— Brief —
Please filter the data down to the lines that include the word "para" and copy them.

*****

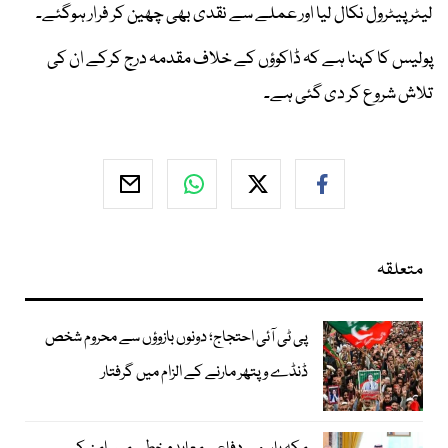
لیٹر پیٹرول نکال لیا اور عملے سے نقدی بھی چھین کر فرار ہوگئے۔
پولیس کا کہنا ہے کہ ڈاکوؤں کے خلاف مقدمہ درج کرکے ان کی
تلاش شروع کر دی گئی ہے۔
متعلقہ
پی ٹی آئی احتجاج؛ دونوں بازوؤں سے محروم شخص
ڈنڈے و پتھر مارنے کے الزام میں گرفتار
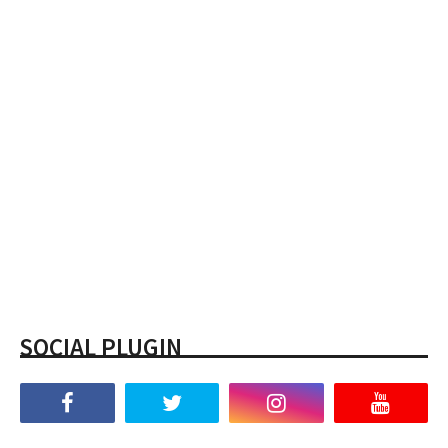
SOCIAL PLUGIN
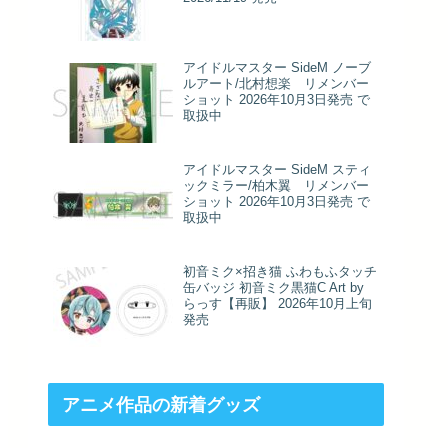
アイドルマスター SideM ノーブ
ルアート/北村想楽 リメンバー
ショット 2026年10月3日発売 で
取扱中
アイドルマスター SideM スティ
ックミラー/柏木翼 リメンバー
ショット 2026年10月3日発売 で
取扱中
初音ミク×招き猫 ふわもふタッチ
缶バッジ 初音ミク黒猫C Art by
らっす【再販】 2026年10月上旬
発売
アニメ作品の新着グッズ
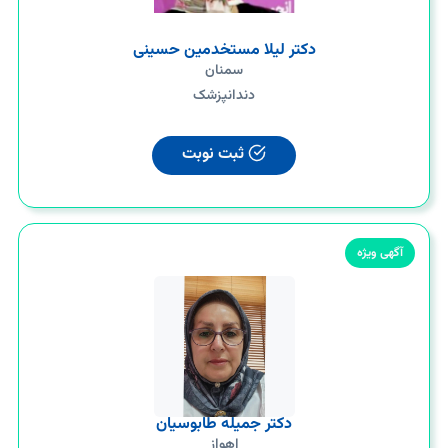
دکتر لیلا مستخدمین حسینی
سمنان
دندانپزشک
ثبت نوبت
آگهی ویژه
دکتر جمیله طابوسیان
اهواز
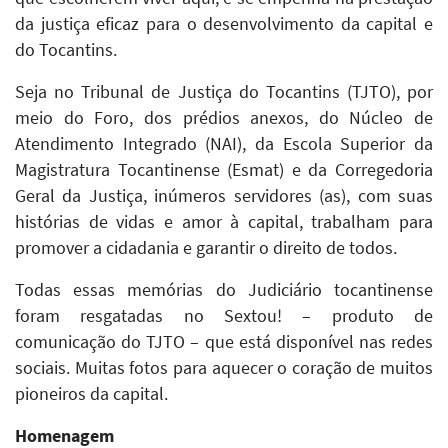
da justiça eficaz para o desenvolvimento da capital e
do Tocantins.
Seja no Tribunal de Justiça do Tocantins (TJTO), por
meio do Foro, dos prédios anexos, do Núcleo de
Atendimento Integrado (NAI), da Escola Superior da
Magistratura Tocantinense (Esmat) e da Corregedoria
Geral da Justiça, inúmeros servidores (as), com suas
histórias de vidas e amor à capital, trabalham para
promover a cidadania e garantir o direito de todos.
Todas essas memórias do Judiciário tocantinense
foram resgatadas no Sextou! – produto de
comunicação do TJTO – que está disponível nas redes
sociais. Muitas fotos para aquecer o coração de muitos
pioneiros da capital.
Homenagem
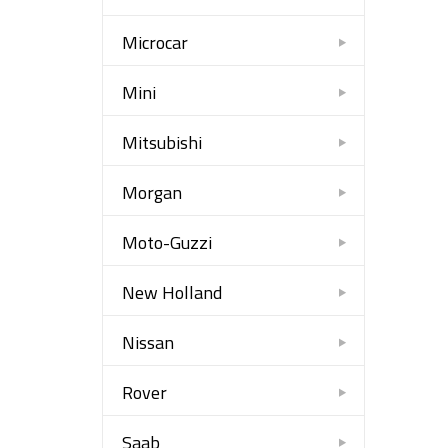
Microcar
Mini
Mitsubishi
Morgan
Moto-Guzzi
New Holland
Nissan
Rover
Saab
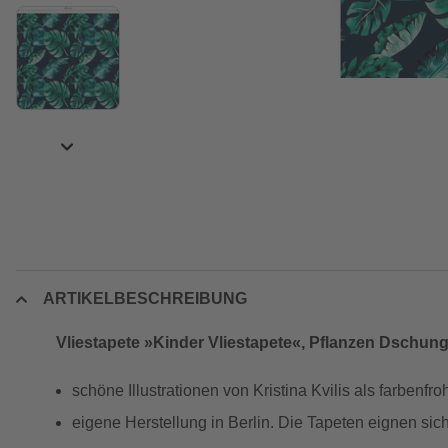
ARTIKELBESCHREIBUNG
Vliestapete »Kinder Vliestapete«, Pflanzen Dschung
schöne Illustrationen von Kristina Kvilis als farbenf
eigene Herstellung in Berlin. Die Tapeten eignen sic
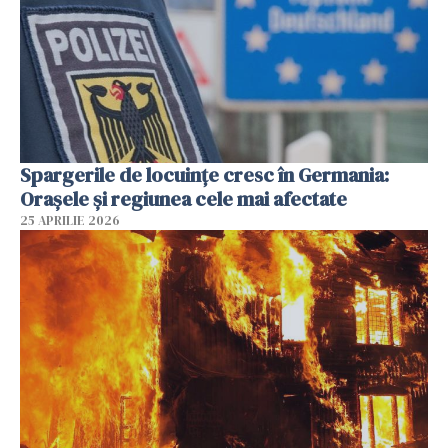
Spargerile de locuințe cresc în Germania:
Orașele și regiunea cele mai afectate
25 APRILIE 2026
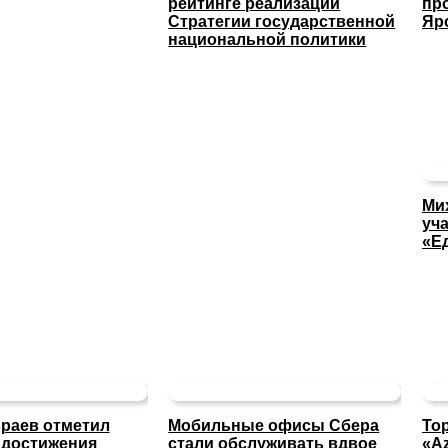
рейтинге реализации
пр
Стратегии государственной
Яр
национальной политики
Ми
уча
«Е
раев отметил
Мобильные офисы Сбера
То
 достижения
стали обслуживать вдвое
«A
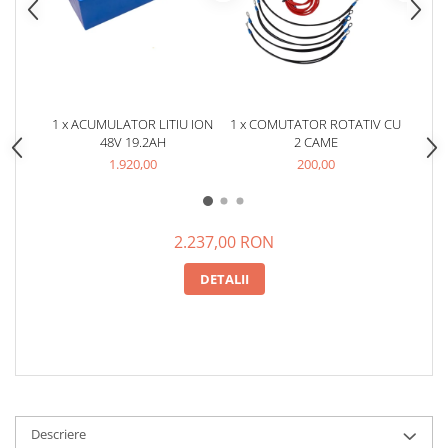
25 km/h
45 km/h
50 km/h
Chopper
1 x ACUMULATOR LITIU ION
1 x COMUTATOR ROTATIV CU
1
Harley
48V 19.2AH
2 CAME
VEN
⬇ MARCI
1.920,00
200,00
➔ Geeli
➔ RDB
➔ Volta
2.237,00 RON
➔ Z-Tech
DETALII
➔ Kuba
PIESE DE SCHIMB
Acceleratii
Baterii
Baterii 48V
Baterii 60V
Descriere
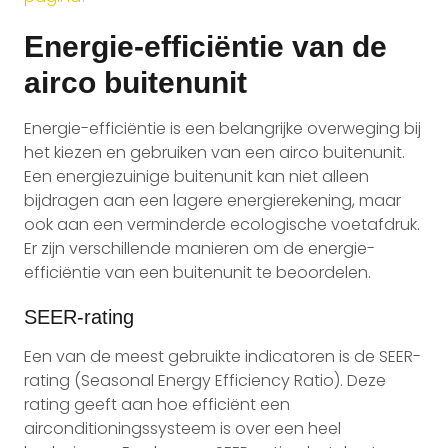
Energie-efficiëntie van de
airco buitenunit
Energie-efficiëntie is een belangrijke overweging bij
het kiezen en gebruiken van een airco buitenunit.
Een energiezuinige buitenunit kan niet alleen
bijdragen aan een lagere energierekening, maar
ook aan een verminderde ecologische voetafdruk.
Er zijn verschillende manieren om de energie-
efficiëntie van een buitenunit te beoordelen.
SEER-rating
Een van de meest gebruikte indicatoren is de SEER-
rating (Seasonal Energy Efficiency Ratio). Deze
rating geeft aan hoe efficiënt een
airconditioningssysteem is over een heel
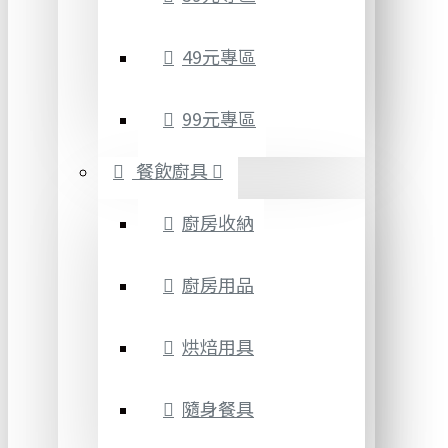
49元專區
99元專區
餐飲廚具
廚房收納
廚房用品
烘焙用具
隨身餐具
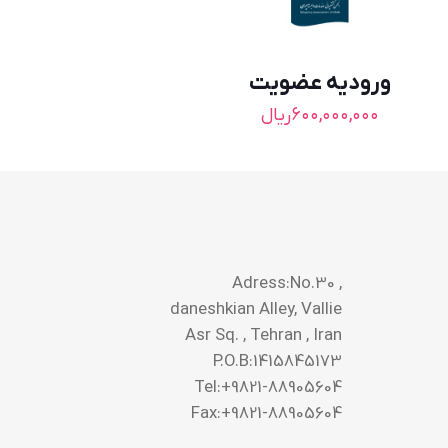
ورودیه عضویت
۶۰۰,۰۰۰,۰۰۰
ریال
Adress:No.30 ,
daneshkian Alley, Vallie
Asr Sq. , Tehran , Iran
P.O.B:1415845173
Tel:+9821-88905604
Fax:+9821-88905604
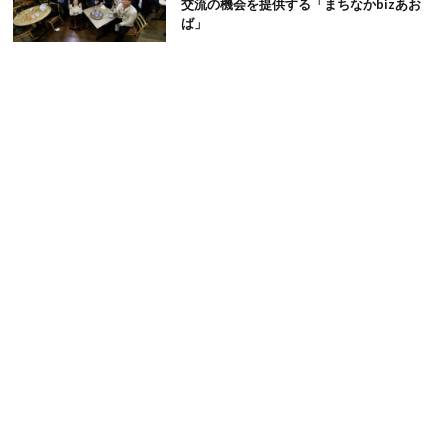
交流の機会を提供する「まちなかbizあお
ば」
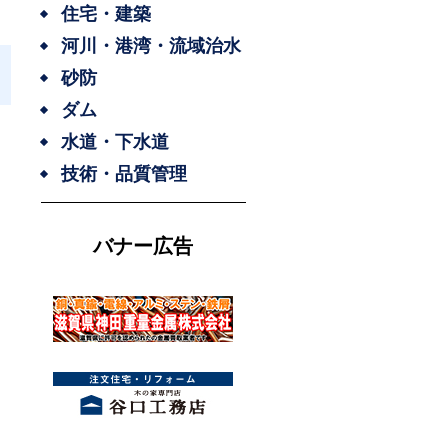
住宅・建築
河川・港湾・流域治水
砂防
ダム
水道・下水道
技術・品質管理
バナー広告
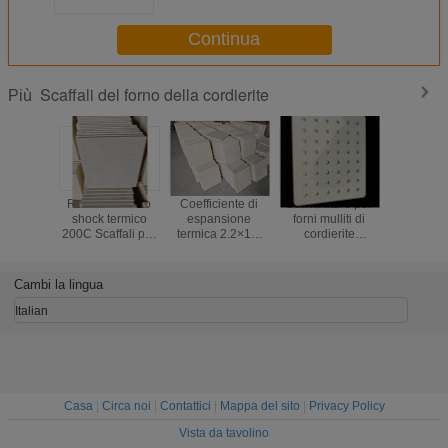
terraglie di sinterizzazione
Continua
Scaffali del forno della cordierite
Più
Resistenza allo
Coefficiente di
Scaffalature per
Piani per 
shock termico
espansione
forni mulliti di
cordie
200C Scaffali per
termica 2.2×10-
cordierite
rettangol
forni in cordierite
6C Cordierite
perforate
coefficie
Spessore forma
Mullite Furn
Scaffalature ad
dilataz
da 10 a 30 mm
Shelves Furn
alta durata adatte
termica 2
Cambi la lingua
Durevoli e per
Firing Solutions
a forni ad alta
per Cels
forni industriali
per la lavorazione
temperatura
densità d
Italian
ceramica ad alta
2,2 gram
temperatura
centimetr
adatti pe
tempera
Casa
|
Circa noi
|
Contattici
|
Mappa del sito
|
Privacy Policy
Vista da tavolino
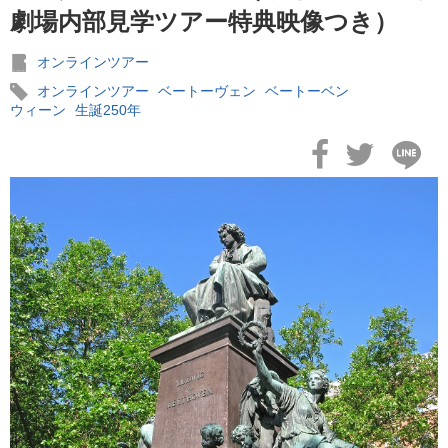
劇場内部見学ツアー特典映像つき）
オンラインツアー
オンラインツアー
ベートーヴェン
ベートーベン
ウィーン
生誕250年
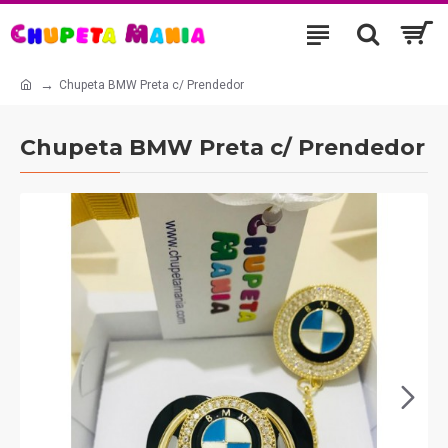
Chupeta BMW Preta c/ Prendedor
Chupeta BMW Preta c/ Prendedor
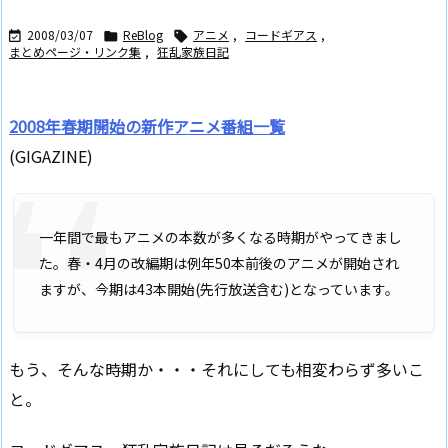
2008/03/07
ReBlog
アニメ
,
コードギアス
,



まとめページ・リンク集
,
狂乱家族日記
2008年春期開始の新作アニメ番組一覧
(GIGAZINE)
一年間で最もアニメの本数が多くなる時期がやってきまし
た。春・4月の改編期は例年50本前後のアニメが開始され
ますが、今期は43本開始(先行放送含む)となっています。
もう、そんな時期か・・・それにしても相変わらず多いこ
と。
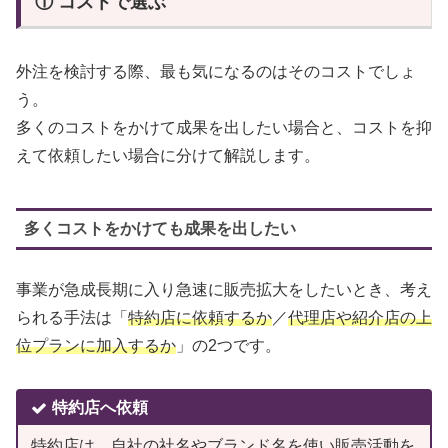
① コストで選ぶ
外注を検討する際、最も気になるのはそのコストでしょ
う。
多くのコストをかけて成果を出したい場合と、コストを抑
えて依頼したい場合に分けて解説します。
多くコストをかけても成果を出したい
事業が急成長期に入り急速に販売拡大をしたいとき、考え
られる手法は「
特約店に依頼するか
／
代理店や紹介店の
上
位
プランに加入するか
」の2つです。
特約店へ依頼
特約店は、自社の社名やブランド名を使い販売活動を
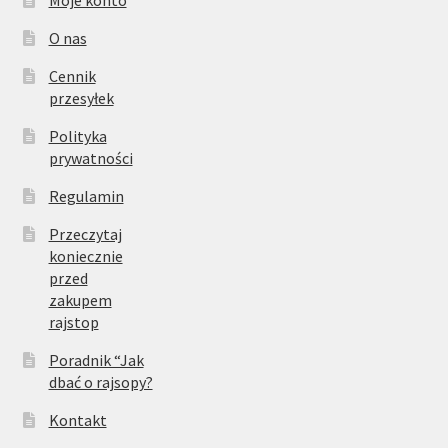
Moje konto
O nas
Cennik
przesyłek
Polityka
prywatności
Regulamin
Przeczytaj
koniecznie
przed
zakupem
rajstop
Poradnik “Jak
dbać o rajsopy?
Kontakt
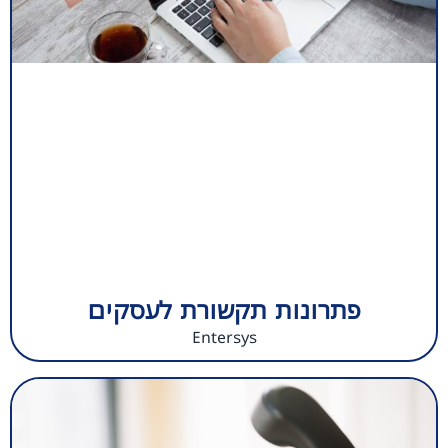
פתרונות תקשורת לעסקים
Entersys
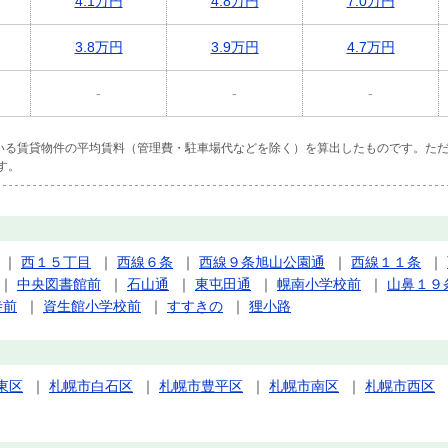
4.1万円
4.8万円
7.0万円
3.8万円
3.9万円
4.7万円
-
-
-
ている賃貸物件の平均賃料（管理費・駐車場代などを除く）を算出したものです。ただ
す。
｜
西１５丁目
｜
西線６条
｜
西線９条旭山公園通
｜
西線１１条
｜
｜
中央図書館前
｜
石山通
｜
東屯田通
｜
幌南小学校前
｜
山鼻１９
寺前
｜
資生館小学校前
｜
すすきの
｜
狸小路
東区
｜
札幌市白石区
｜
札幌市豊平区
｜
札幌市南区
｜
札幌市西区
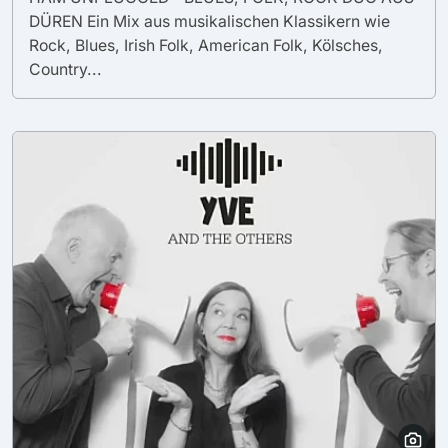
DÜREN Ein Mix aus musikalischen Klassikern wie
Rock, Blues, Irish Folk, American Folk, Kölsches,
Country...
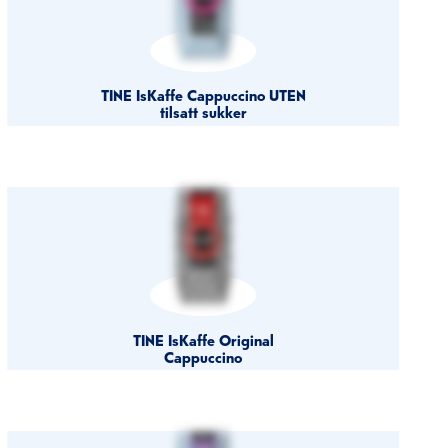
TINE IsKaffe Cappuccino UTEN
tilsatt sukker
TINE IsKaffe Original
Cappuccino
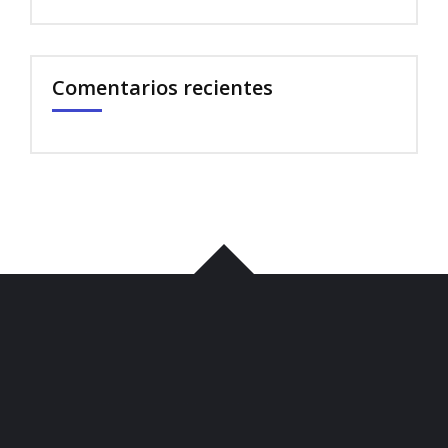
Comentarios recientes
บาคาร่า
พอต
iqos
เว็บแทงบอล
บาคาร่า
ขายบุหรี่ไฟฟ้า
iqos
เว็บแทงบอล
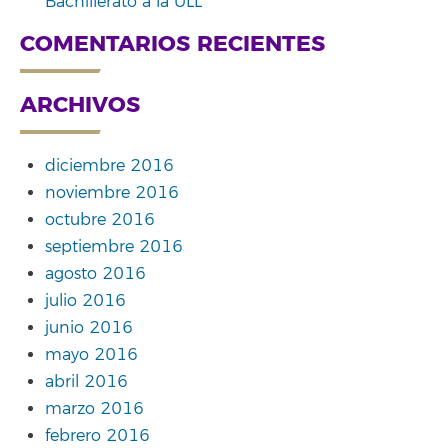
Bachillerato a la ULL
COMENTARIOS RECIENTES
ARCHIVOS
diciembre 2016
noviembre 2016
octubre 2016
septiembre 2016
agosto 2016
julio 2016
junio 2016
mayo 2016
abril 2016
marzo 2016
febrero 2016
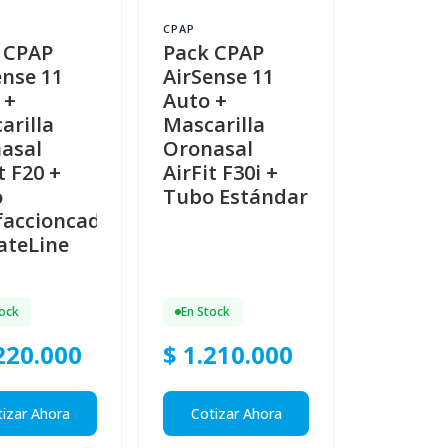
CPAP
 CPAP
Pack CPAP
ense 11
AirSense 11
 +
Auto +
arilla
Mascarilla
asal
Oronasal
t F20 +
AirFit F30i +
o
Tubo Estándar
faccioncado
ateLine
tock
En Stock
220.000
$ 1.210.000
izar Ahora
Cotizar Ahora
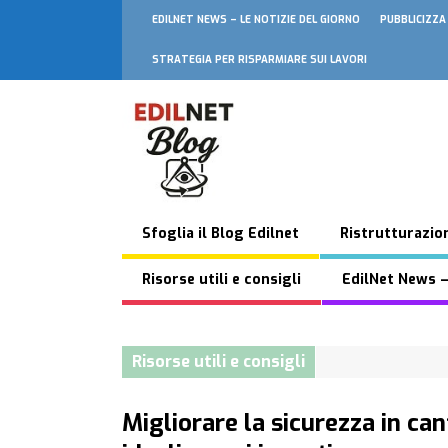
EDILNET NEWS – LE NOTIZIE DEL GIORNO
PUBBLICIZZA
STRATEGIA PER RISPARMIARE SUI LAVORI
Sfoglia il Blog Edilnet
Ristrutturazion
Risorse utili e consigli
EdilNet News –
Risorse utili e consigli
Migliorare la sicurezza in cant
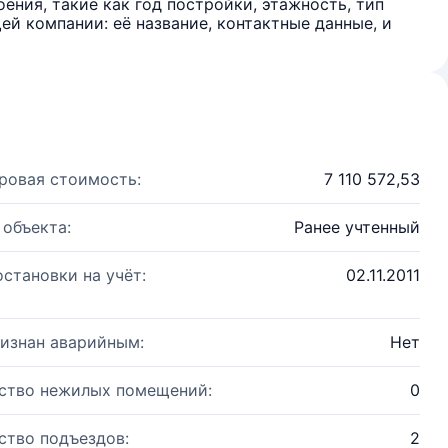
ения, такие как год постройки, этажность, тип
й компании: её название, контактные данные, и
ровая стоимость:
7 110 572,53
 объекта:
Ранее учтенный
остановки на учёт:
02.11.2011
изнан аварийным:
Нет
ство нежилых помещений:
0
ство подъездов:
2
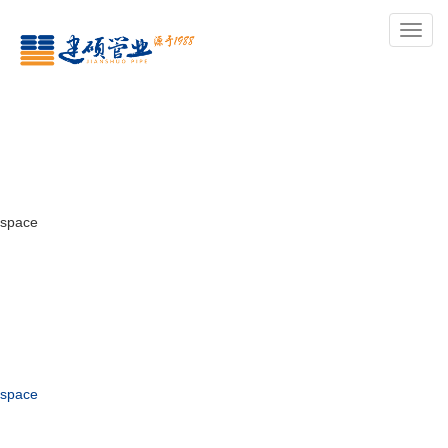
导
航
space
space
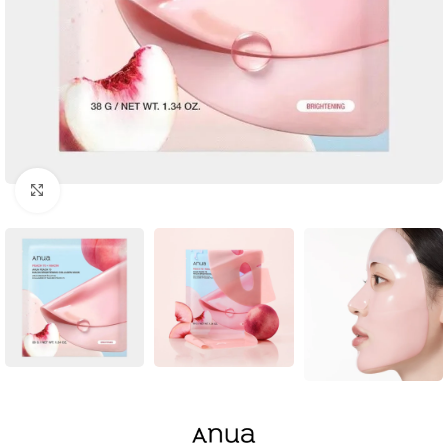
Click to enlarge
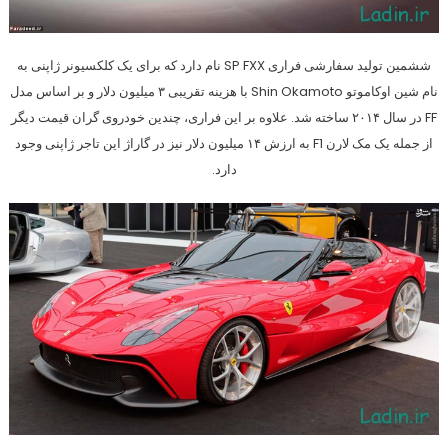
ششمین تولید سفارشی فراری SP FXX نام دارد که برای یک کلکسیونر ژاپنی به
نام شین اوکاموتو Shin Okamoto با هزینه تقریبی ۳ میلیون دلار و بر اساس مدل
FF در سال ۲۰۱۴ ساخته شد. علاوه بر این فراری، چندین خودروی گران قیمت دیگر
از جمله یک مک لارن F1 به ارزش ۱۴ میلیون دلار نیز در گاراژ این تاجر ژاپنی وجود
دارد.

*****

— Response box —
da justiça eficaz para o desenvolvimento da capital e
histórias de vidas e amor à capital, trabalham para
sociais. Muitas fotos para aquecer o coração de muitos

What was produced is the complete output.